> _What is being asked_: In the records below, find the line containing "submetida a uma classe cuja formação é muito" and the line containing "Ook de verzekeringen vormen een hobbel. Veel". Give again exactly those lines and every line between them, omitting the pictures.

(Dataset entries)

+---+

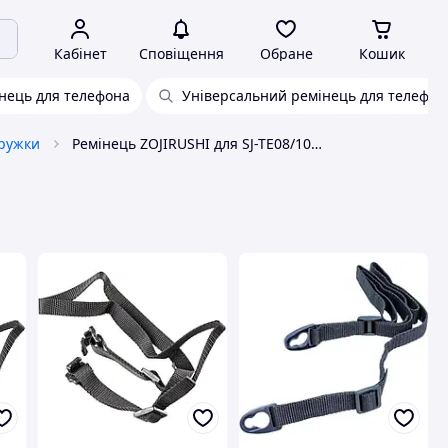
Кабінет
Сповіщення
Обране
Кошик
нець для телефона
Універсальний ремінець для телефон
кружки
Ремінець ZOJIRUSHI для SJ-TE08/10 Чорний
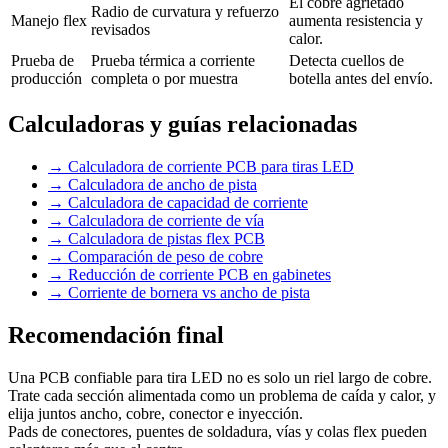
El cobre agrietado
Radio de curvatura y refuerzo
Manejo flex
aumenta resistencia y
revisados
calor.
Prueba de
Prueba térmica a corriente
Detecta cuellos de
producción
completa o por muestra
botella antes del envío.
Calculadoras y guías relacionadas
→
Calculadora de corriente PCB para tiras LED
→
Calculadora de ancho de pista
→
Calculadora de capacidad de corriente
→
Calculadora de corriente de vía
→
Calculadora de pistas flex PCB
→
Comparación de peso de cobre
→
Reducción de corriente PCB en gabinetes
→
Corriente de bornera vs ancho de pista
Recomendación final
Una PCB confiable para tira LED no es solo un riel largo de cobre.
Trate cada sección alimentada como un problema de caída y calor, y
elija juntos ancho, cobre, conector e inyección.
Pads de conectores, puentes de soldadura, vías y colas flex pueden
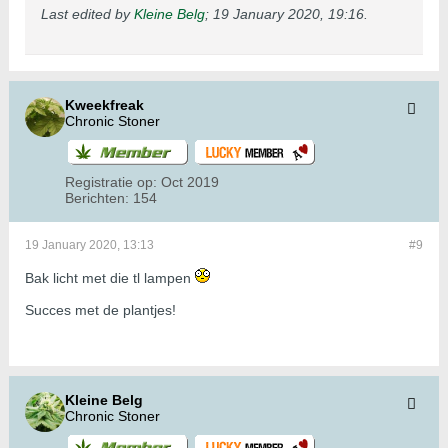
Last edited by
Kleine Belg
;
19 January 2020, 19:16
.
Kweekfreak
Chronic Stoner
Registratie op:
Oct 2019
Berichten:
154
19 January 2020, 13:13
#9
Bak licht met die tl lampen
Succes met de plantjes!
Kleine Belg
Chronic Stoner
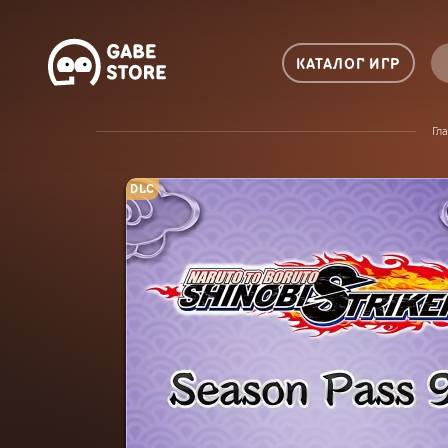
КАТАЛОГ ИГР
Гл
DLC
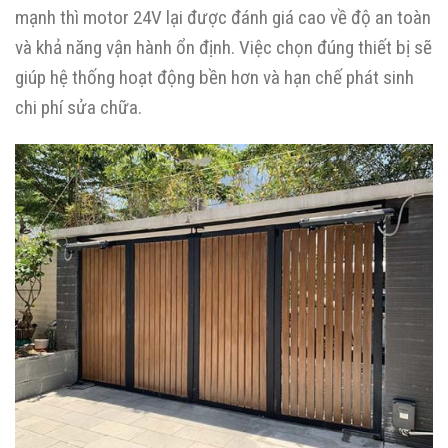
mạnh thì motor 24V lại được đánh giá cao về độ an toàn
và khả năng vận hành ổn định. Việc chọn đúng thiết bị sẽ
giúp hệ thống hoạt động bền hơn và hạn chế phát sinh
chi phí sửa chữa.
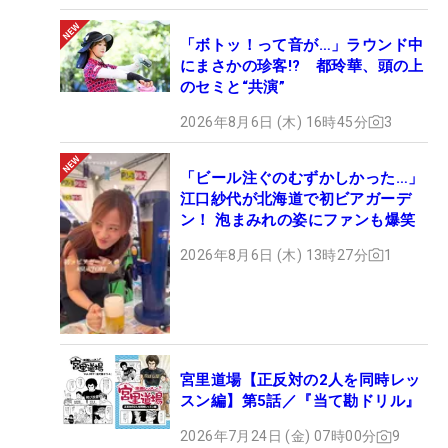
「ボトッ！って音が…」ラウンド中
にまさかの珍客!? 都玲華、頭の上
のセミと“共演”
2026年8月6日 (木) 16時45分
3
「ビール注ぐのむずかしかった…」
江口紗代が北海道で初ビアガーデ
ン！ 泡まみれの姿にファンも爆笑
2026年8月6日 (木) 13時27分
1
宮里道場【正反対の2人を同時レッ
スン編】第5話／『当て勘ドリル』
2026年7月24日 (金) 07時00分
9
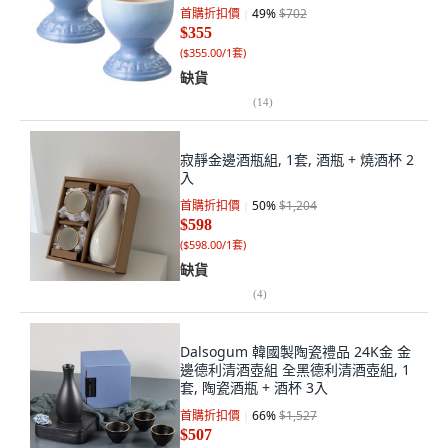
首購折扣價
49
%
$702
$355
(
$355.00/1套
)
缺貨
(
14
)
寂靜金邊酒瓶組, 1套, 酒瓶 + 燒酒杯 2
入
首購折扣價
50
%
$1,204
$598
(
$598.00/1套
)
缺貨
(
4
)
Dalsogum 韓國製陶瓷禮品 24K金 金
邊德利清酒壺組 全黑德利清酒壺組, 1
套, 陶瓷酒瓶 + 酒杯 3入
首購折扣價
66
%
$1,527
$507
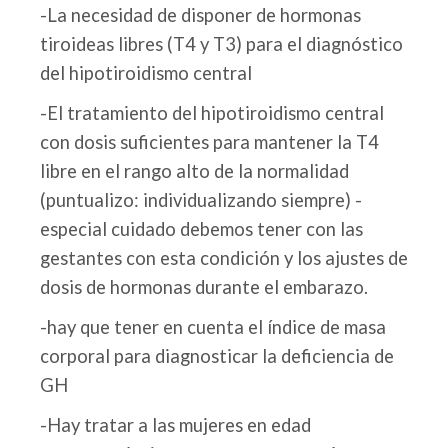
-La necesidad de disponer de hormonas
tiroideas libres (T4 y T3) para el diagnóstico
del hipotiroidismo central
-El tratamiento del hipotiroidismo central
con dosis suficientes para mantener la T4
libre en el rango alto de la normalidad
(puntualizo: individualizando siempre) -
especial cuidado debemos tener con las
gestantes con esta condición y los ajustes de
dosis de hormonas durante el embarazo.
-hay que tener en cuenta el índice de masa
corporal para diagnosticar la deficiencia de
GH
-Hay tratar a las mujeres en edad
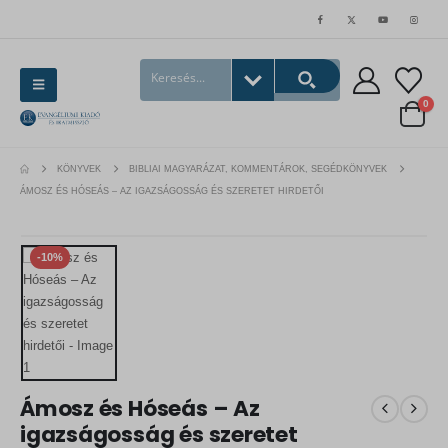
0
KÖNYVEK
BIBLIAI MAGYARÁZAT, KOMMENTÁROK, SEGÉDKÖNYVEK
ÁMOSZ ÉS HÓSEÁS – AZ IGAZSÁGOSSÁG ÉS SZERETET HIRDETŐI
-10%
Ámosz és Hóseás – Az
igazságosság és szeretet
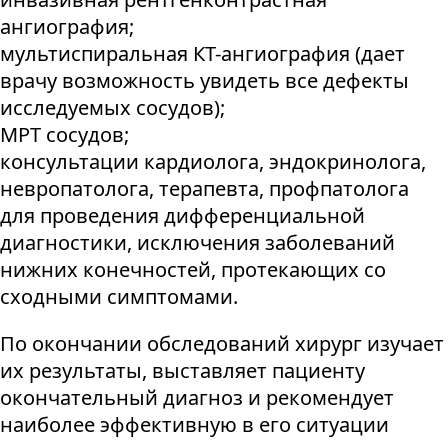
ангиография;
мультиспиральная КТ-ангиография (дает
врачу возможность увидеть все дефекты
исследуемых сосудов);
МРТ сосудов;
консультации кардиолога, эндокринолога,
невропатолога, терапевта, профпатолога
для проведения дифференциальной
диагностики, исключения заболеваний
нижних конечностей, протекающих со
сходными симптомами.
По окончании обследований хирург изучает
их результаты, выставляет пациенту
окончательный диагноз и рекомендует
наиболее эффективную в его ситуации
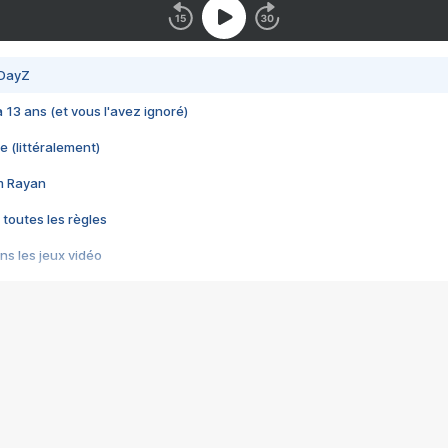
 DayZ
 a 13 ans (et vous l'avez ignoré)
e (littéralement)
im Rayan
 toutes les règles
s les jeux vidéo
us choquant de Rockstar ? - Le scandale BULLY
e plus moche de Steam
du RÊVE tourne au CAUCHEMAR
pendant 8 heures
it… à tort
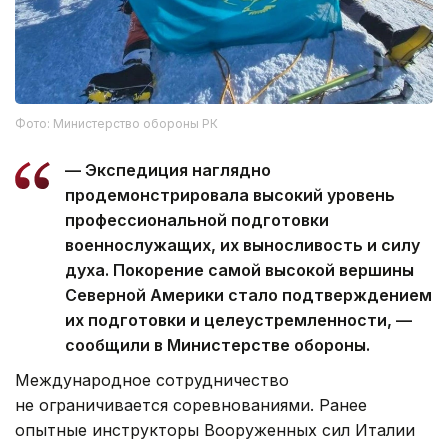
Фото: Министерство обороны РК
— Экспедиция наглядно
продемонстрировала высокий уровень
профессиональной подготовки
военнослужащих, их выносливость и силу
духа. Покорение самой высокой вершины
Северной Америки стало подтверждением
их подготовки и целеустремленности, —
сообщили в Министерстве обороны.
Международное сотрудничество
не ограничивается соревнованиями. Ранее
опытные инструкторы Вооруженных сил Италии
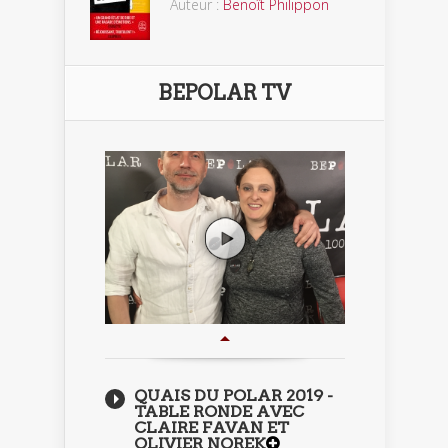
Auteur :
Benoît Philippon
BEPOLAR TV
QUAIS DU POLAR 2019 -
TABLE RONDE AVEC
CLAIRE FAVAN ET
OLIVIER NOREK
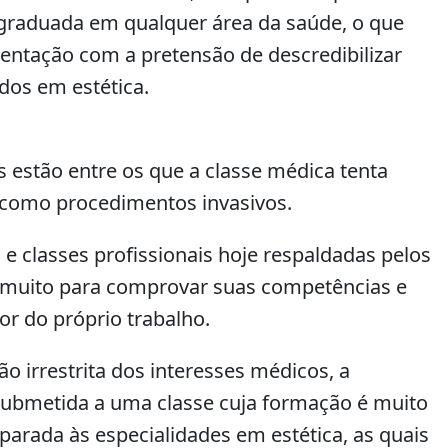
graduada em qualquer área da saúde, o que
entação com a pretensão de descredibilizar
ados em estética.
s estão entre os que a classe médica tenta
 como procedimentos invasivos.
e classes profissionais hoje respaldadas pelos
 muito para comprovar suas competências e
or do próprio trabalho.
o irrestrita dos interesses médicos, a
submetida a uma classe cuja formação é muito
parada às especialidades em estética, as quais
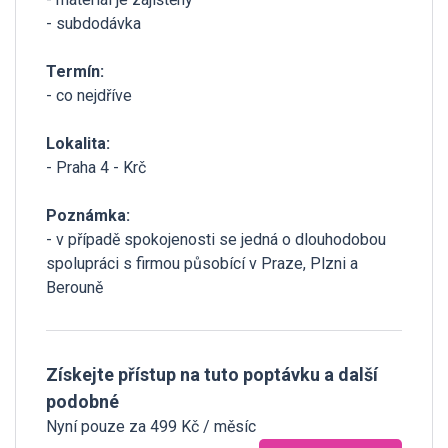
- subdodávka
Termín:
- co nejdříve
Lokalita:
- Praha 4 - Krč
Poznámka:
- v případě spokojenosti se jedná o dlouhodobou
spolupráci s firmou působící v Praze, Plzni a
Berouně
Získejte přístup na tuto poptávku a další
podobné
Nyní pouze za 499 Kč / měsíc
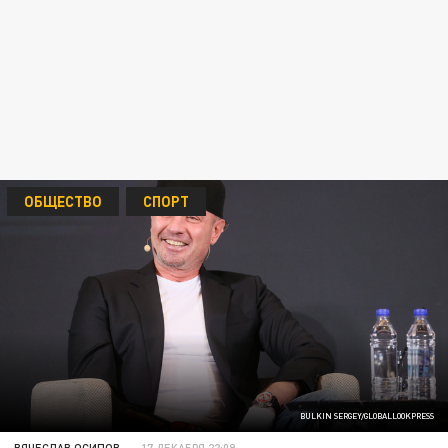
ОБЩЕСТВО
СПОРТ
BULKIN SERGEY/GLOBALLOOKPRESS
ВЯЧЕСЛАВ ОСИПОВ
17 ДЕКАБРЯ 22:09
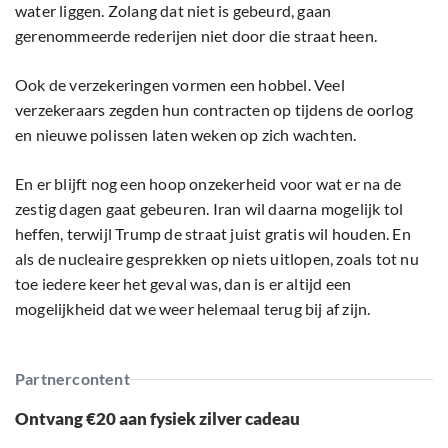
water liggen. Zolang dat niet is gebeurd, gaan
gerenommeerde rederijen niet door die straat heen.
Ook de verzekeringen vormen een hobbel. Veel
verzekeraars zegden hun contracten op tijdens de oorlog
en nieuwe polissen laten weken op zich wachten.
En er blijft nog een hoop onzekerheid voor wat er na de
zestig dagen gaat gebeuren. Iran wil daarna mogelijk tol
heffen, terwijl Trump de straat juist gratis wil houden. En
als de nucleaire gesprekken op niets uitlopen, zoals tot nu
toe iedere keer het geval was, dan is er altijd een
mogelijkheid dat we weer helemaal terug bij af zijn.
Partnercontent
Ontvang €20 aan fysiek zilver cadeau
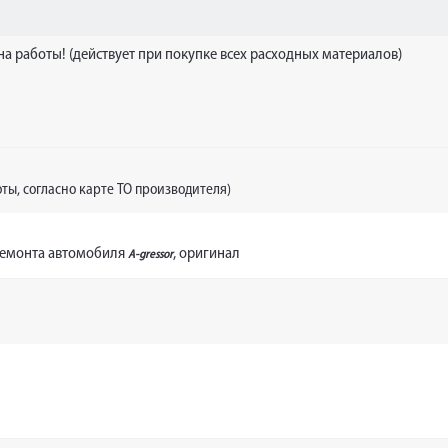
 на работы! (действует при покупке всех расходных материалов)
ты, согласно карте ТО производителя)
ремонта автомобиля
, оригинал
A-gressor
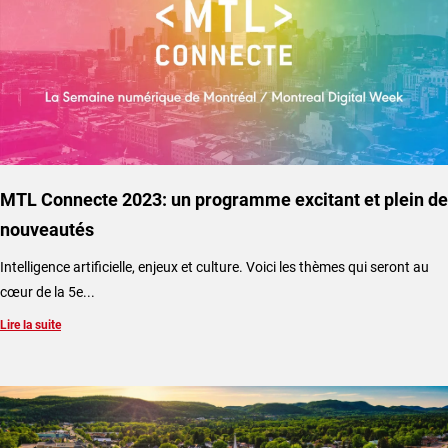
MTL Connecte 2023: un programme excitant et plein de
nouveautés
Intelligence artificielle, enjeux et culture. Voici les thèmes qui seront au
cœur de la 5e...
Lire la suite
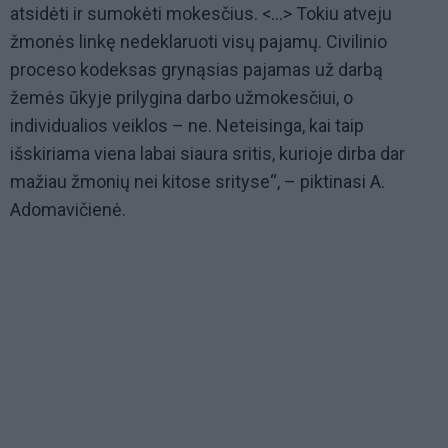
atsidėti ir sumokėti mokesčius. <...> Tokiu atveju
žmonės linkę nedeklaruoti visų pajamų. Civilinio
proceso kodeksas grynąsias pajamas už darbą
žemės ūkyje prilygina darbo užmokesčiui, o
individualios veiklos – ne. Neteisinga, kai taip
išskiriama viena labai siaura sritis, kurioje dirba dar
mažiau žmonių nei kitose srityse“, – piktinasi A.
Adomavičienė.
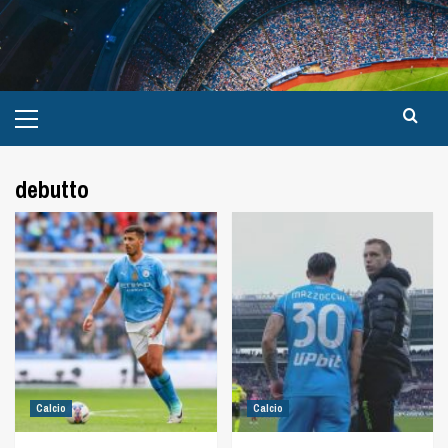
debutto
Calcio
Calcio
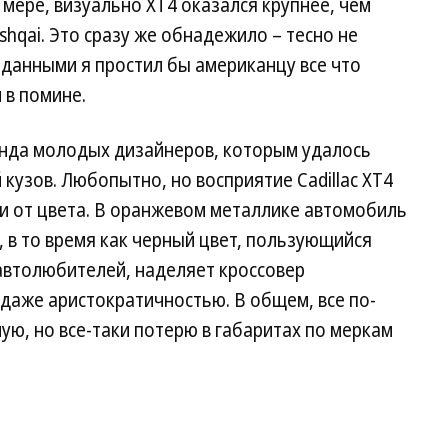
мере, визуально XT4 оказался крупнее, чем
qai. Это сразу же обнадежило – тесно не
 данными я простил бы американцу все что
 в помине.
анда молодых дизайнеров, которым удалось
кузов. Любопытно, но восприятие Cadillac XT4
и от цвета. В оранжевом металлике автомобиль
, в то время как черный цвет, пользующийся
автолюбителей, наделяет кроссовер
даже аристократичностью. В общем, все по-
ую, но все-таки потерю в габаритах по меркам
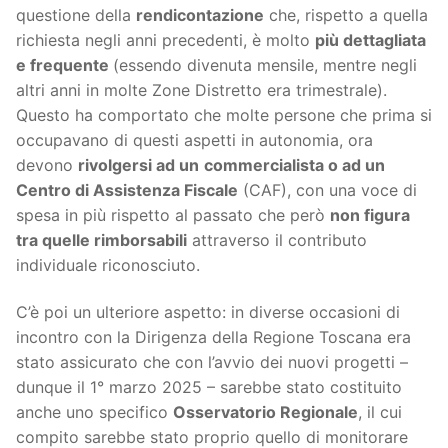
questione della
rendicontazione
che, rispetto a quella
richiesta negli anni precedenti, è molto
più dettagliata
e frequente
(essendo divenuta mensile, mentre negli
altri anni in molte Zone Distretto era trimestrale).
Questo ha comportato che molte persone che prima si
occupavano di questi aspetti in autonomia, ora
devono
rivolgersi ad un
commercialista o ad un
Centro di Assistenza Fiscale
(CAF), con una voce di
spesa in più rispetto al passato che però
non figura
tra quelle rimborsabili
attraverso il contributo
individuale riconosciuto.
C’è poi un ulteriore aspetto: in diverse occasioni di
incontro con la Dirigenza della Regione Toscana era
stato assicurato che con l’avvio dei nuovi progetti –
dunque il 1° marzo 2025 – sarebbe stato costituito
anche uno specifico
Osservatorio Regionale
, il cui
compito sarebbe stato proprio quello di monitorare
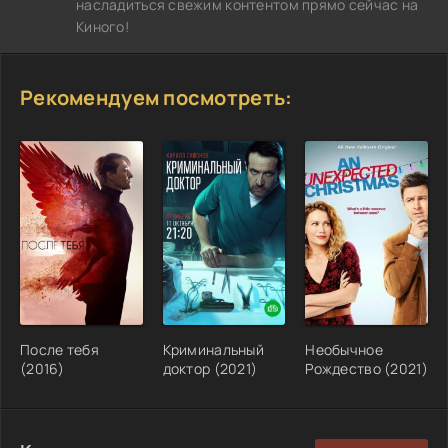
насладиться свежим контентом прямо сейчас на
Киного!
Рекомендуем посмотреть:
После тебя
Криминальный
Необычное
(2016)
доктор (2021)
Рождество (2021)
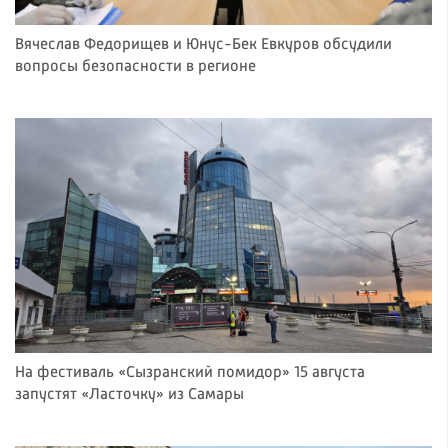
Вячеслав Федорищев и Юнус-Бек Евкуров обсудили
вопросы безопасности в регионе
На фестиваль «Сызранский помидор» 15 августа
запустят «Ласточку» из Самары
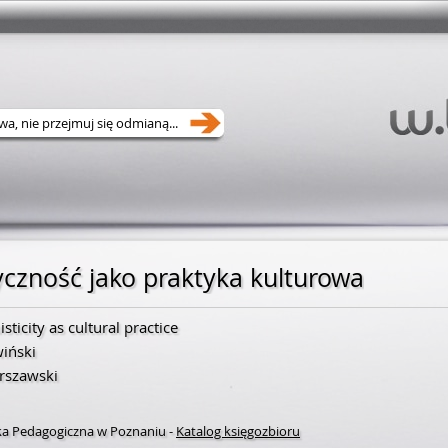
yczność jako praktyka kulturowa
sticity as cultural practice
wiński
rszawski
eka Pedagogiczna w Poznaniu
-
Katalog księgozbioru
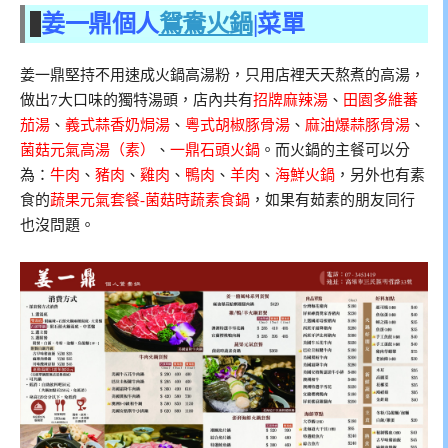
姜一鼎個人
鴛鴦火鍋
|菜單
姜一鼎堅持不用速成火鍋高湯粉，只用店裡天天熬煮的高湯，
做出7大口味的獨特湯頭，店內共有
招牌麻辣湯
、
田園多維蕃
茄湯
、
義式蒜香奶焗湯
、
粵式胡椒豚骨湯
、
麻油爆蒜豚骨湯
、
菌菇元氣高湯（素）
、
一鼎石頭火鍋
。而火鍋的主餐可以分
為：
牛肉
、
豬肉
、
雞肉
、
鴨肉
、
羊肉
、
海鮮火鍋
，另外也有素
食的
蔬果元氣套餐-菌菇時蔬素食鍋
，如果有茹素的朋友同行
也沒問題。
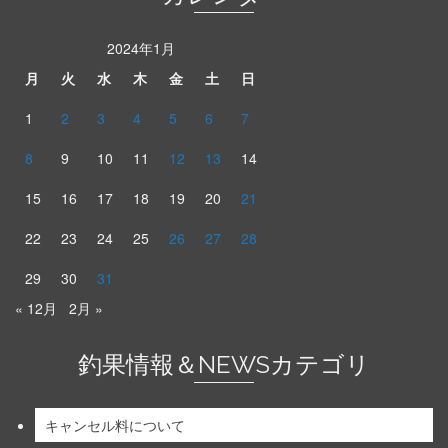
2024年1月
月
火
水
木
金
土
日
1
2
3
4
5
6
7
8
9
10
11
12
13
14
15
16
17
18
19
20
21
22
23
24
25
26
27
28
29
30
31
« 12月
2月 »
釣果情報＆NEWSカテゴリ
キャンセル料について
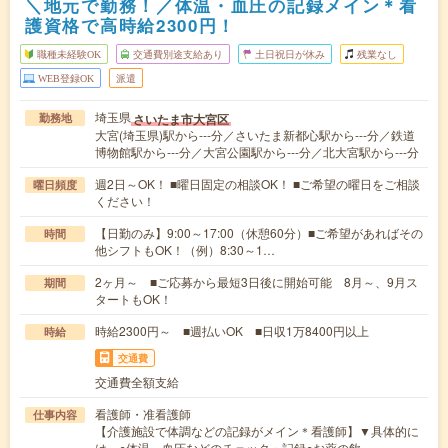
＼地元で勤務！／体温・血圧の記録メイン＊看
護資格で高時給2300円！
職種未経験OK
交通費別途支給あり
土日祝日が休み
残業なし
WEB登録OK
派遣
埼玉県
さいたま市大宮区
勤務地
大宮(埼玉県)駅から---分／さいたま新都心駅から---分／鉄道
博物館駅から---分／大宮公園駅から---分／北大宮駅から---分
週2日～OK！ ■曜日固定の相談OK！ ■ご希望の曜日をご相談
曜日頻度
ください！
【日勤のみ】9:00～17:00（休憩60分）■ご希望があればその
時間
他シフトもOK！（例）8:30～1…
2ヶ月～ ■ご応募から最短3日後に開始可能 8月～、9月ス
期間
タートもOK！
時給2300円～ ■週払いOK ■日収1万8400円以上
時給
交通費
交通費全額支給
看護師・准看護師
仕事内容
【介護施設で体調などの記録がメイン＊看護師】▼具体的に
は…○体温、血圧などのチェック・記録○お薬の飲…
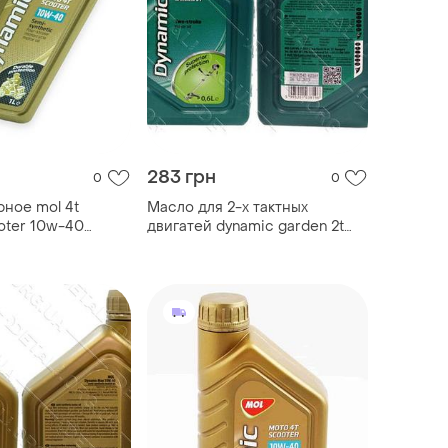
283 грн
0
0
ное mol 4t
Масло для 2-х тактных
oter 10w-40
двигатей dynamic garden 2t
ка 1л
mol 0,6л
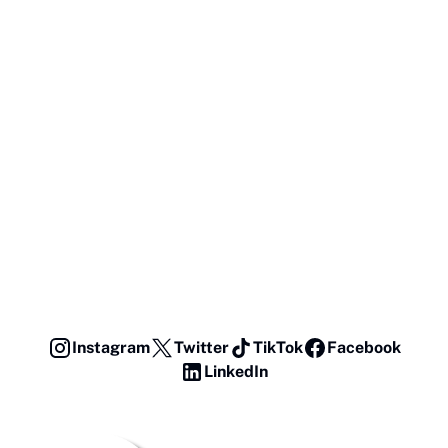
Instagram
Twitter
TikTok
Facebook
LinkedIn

+---+

> _Answer space_:
submetida a uma classe cuja formação é muito
parada às especialidades em estética, as quais
- subdodávka
Termín:
- co nejdříve
Lokalita:
- Praha 4 - Krč
Poznámka:
- v případě spokojenosti se jedná o dlouhodobou
spolupráci s firmou působící v Praze, Plzni a
Berouně
Získejte přístup na tuto poptávku a další
podobné
Nyní pouze za 499 Kč / měsíc
ОБЩЕСТВО
СПОРТ
BULKIN SERGEY/GLOBALLOOKPRESS
ВЯЧЕСЛАВ ОСИПОВ
17 ДЕКАБРЯ 22:09
water liggen. Zolang dat niet is gebeurd, gaan
gerenommeerde rederijen niet door die straat heen.
Ook de verzekeringen vormen een hobbel. Veel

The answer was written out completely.